Another Green World
after a painting by Nicole Eisenman (and an album by Brian Eno)
This city is the same one I once knew
its garrulous buildings and Art Deco spires
splintering into skies of Prussian blue.
All things must flow. In two centuries, who
will recall these clinquant crystal towers,
this city? Is it the same one I once knew:
hustle-bustle, razzle-dazzle, frou-frou,
hemmed in by rivers and telephone wires,
aspiring into skies of Prussian blue?
A forest-world of glass and concrete flew
upwards ‒ grounded by crashes and flash fires.
This city is the same one I once knew
when youth’s audacious trust bloomed bold and true
before the slow servitude of the years
tempered it beneath skies of Prussian blue
dissolving, frame by fuzzy frame, from view.
Our destinies are mapped to our desires.
This city? It’s the same one I once knew
senescing into skies of Prussian blue.
* * * * *
Wild
Some bone in you still smolders, twitching wild
each time a shadow flickers or a bird
takes flight, alights. The trees here are on fire
with life. Today it was the neighbors’ ruddy
tomcat lapping water from a cistern
of glistening terracotta. Minutes passed
without a quiver in your muscles, eyes
reduced to pinpoints, marbled apertures.
Perhaps you were just curious, envious
at that cat’s primal state. Hopelessly trapped
in our puzzling domestic universe
of countertops and toilet seats, throw pillows,
odoriferous human clothes, what room
is left for wildness? Can processed tuna
compete with the evolutionary grit
of tearing flesh from still-convulsing limbs?

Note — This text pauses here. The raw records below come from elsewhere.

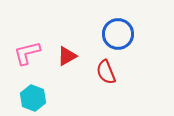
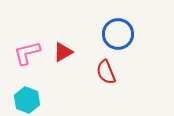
red triangle: moved 4 px left, 4 px up
cyan hexagon: moved 6 px left, 2 px down
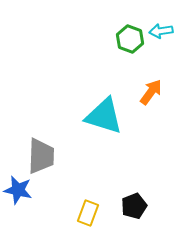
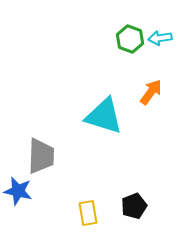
cyan arrow: moved 1 px left, 7 px down
blue star: moved 1 px down
yellow rectangle: rotated 30 degrees counterclockwise
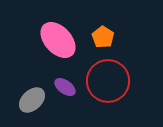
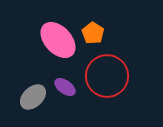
orange pentagon: moved 10 px left, 4 px up
red circle: moved 1 px left, 5 px up
gray ellipse: moved 1 px right, 3 px up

It took millennia to tweak your genes,
domesticate the goddess in your soul
to make you ‒ in a word ‒ companionable
as fine statuary. Each room you dwell in
becomes a Louvre of ruthless vanity,
plush dark chamber of alien secrecy.
You stretch and galaxies unravel. Paw
and tail assess the gravitational pull
of a windowsill. To jump, or not to jump?
That is the question in your mind right now.
Three billion years of evolution meow.